Subsidy Incrementality (PSM)

Meituan Business Analytics Challenge2026.04Team Lead
Causal Inference
PSM
ATT
Incremental ROI
Subsidy Strategy
Business Analytics

Causal Inference · PSM · ATT · Incremental ROI · User Segmentation · Budget Reallocation

Project Overview

Subsidies are widely used as growth levers in local services, but traditional metrics such as redemption rate and apparent ROI often overestimate their true impact.
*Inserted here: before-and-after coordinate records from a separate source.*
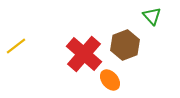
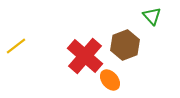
red cross: moved 1 px right, 2 px down
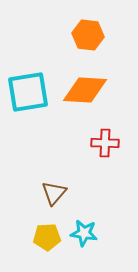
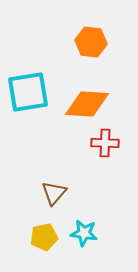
orange hexagon: moved 3 px right, 7 px down
orange diamond: moved 2 px right, 14 px down
yellow pentagon: moved 3 px left; rotated 8 degrees counterclockwise
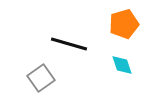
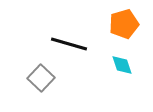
gray square: rotated 12 degrees counterclockwise
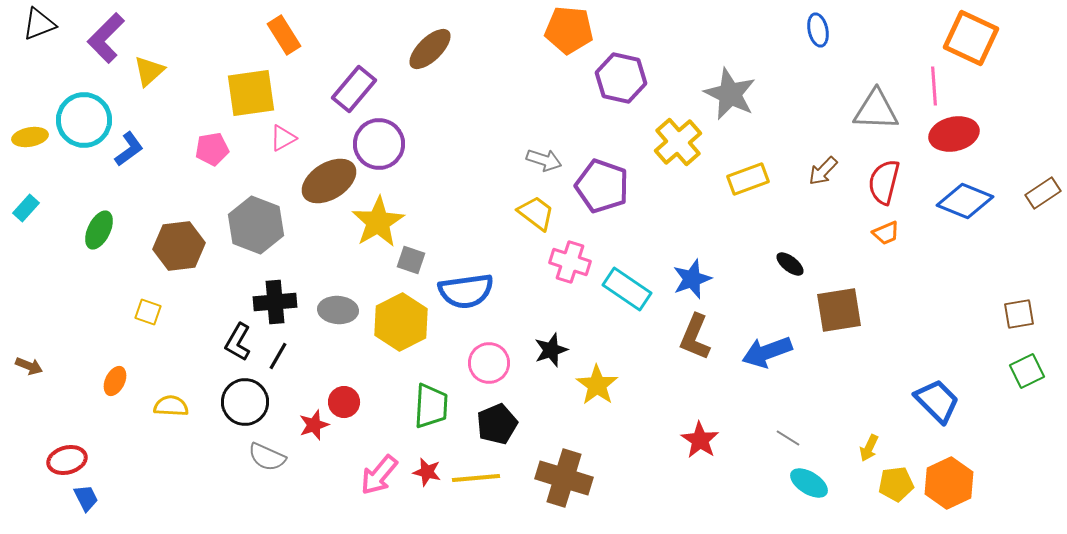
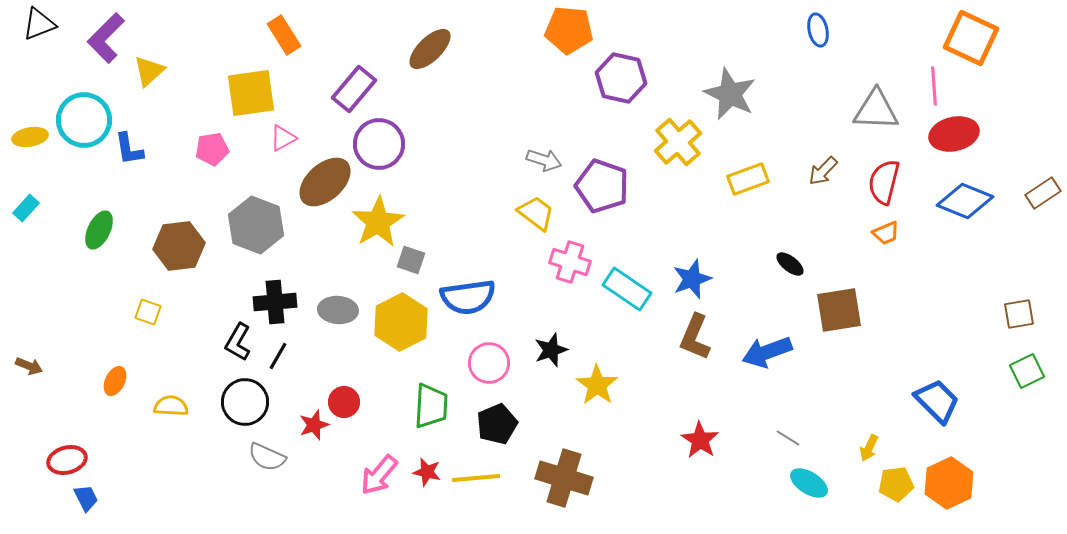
blue L-shape at (129, 149): rotated 117 degrees clockwise
brown ellipse at (329, 181): moved 4 px left, 1 px down; rotated 10 degrees counterclockwise
blue semicircle at (466, 291): moved 2 px right, 6 px down
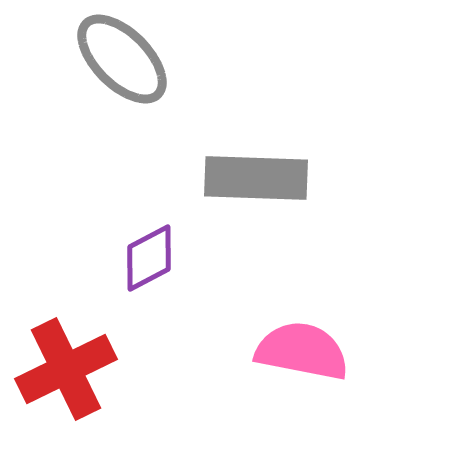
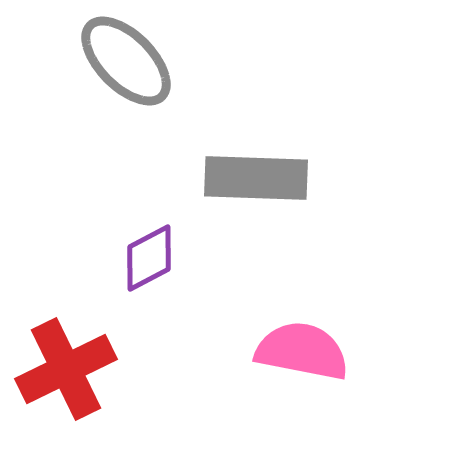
gray ellipse: moved 4 px right, 2 px down
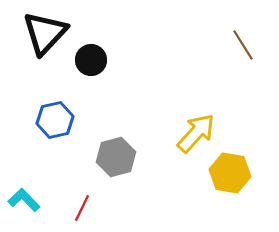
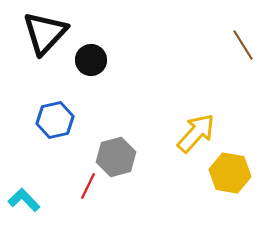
red line: moved 6 px right, 22 px up
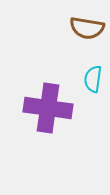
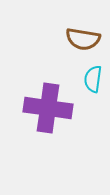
brown semicircle: moved 4 px left, 11 px down
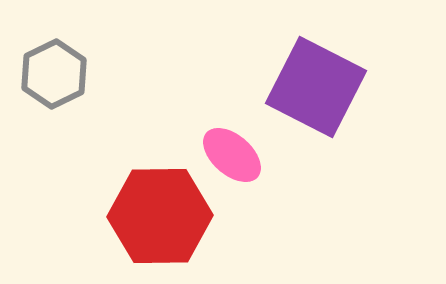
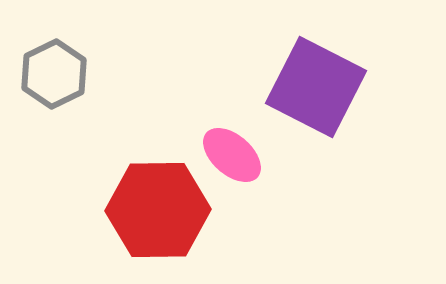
red hexagon: moved 2 px left, 6 px up
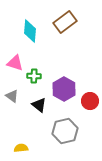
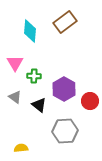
pink triangle: rotated 42 degrees clockwise
gray triangle: moved 3 px right, 1 px down
gray hexagon: rotated 10 degrees clockwise
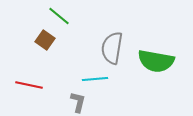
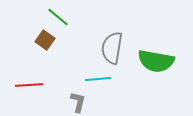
green line: moved 1 px left, 1 px down
cyan line: moved 3 px right
red line: rotated 16 degrees counterclockwise
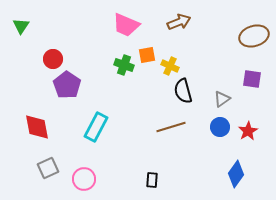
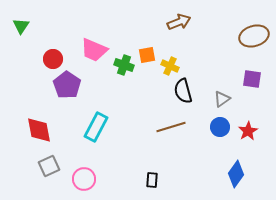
pink trapezoid: moved 32 px left, 25 px down
red diamond: moved 2 px right, 3 px down
gray square: moved 1 px right, 2 px up
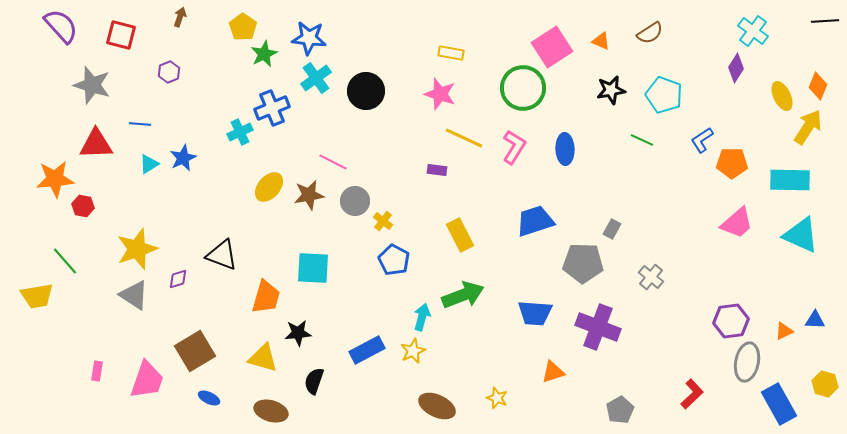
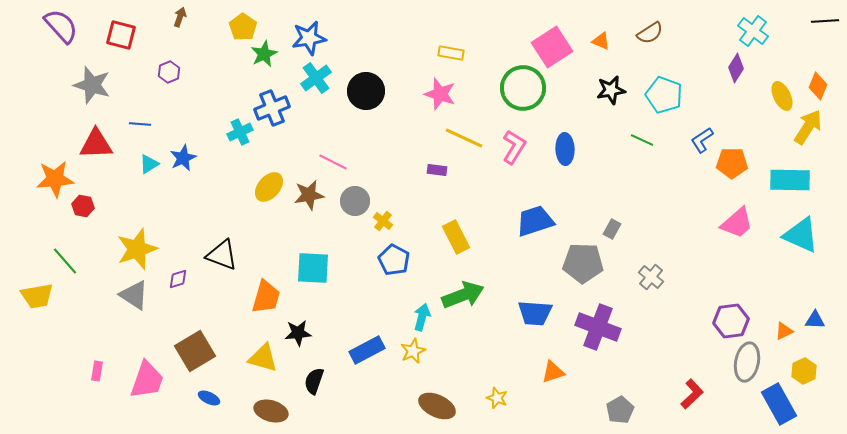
blue star at (309, 38): rotated 16 degrees counterclockwise
yellow rectangle at (460, 235): moved 4 px left, 2 px down
yellow hexagon at (825, 384): moved 21 px left, 13 px up; rotated 20 degrees clockwise
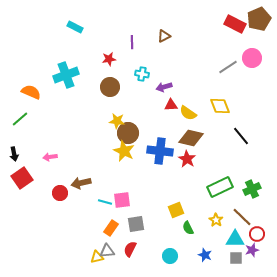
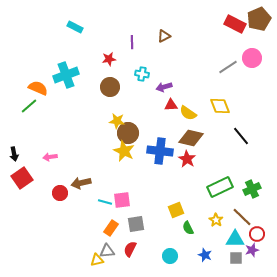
orange semicircle at (31, 92): moved 7 px right, 4 px up
green line at (20, 119): moved 9 px right, 13 px up
yellow triangle at (97, 257): moved 3 px down
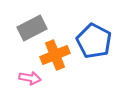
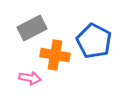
orange cross: rotated 32 degrees clockwise
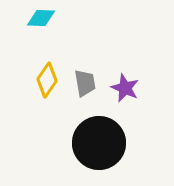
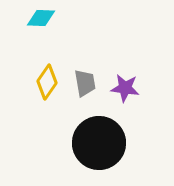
yellow diamond: moved 2 px down
purple star: rotated 16 degrees counterclockwise
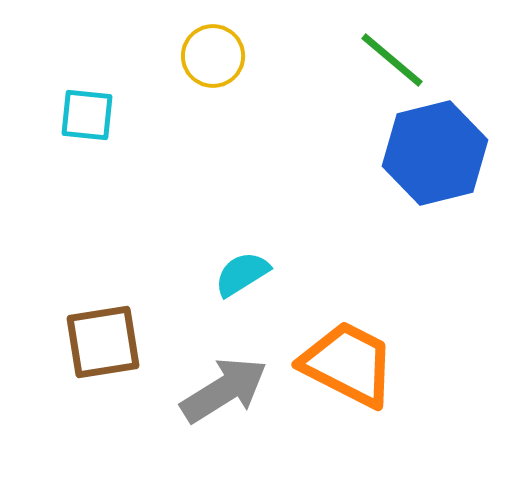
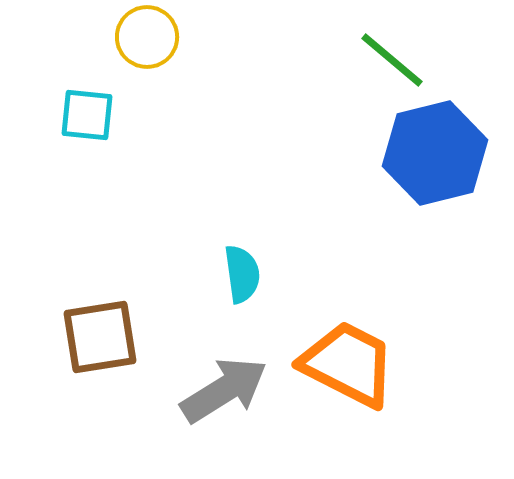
yellow circle: moved 66 px left, 19 px up
cyan semicircle: rotated 114 degrees clockwise
brown square: moved 3 px left, 5 px up
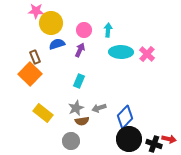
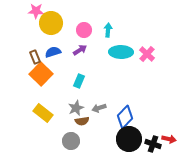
blue semicircle: moved 4 px left, 8 px down
purple arrow: rotated 32 degrees clockwise
orange square: moved 11 px right
black cross: moved 1 px left
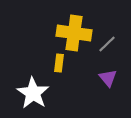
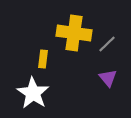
yellow rectangle: moved 16 px left, 4 px up
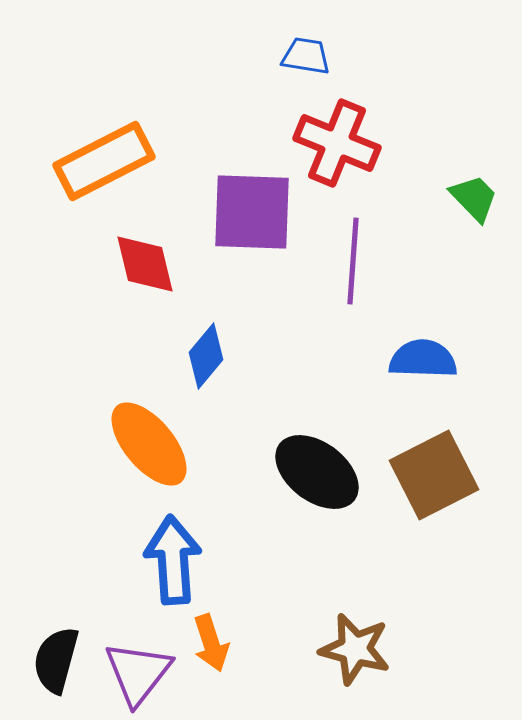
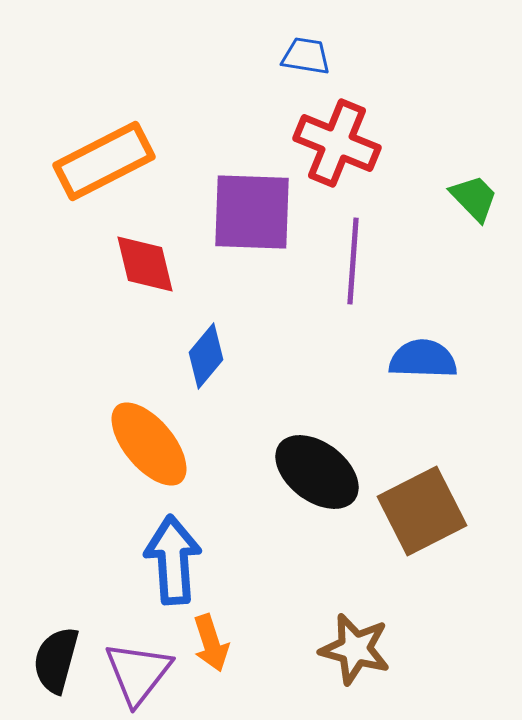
brown square: moved 12 px left, 36 px down
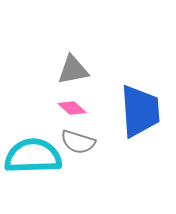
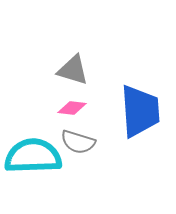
gray triangle: rotated 28 degrees clockwise
pink diamond: rotated 36 degrees counterclockwise
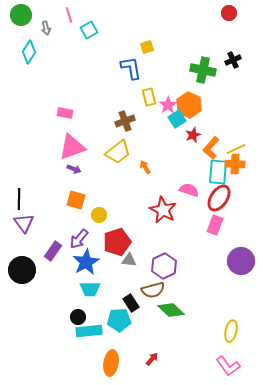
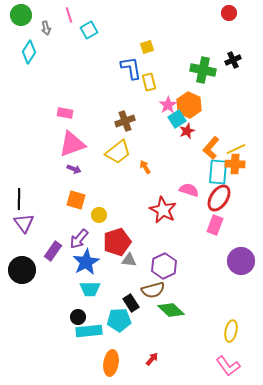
yellow rectangle at (149, 97): moved 15 px up
red star at (193, 135): moved 6 px left, 4 px up
pink triangle at (72, 147): moved 3 px up
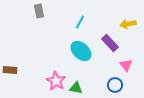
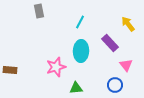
yellow arrow: rotated 63 degrees clockwise
cyan ellipse: rotated 50 degrees clockwise
pink star: moved 14 px up; rotated 24 degrees clockwise
green triangle: rotated 16 degrees counterclockwise
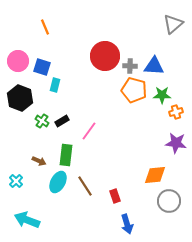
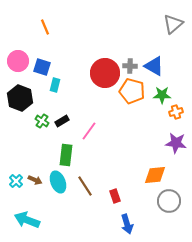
red circle: moved 17 px down
blue triangle: rotated 25 degrees clockwise
orange pentagon: moved 2 px left, 1 px down
brown arrow: moved 4 px left, 19 px down
cyan ellipse: rotated 50 degrees counterclockwise
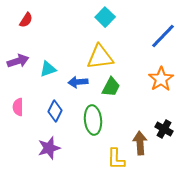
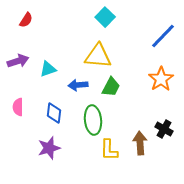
yellow triangle: moved 2 px left, 1 px up; rotated 12 degrees clockwise
blue arrow: moved 3 px down
blue diamond: moved 1 px left, 2 px down; rotated 20 degrees counterclockwise
yellow L-shape: moved 7 px left, 9 px up
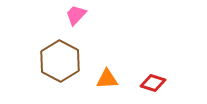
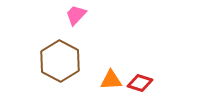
orange triangle: moved 4 px right, 1 px down
red diamond: moved 13 px left
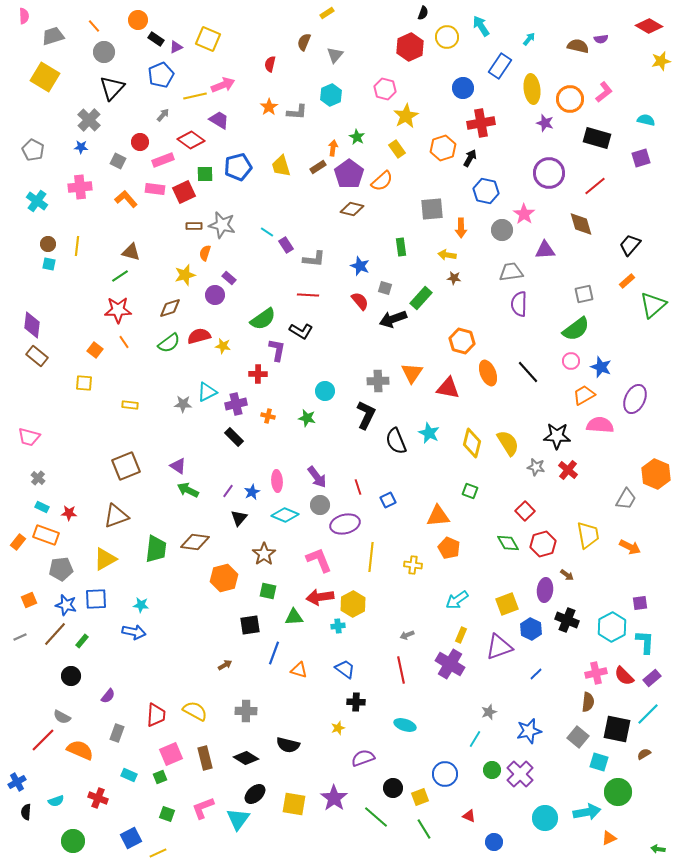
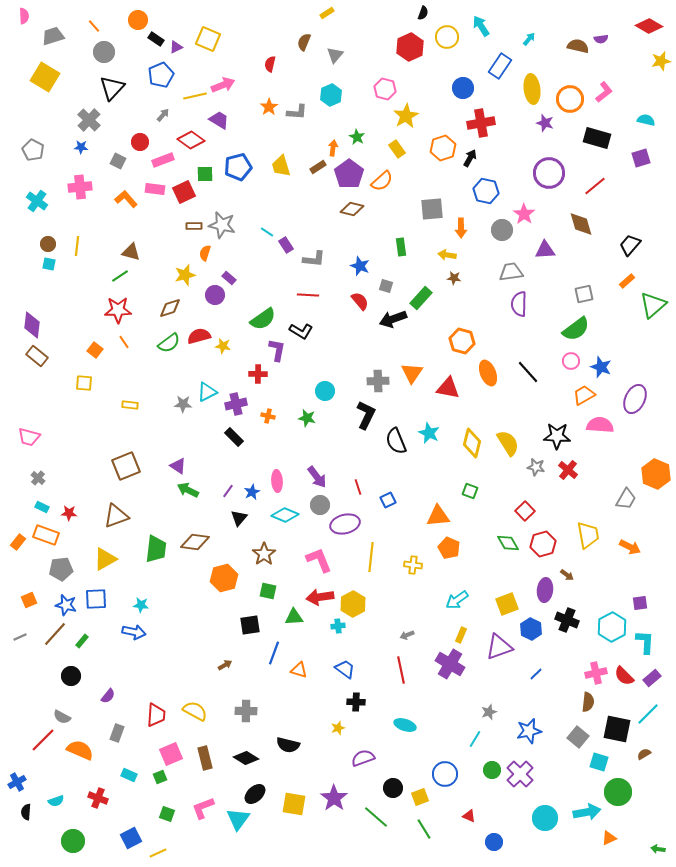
gray square at (385, 288): moved 1 px right, 2 px up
In this project, I built a causal inference framework using Propensity Score Matching (PSM) to estimate how much subsidized GMV was truly incremental, identify high-response user segments, and translate the findings into a budget reallocation strategy.

Key Findings

  • Incremental ROI reached approximately 4.55 under the 7-day same-BU evaluation window.
  • Only around 26.4% of subsidized GMV was estimated to be truly incremental.
  • Approximately 73.6% of subsidized transactions appeared to cover natural demand or low-efficiency targeting.
  • Mid-activity users and lower-tier city users showed stronger marginal response to subsidies.

Methods

  • Applied Propensity Score Matching to construct comparable treatment and control groups from users receiving the same subsidy batch.
  • Validated matching quality using standardized mean differences across historical GMV, order count, same-BU spending, and active days.
  • Estimated Average Treatment Effects across 3-day, 7-day, and 14-day windows to evaluate short-term lift and persistence.
  • Decomposed apparent subsidized GMV into true incremental contribution and estimated non-incremental coverage.
  • Compared incremental ROI across user activity tiers, city levels, consumption segments, and business units.

What I Did

  • Designed the end-to-end analytical framework from problem definition, metric design, causal evaluation, segmentation, to strategy recommendation.
  • Defined decision-oriented metrics including ATT, Lift, incremental ROI, true incremental share, and estimated waste rate.
  • Built a PSM-based counterfactual logic to avoid over-crediting subsidies for users who would have purchased anyway.
  • Identified high-potential subsidy targets such as mid-activity users and lower-tier city users based on heterogeneous ROI.
  • Translated analytical findings into practical actions: user targeting, coupon structure optimization, budget reallocation, and monitoring dashboard design.

Reflection

Biggest takeaway: high redemption does not mean high incrementality. The analysis showed that the real problem was not whether subsidies worked, but whether they were allocated to the right users and business units. By moving from apparent ROI to incremental ROI, the decision shifted from “spend more” to “spend better”. This project strengthened my ability to connect causal inference with business strategy: using data not only to measure outcomes, but also to guide resource allocation decisions.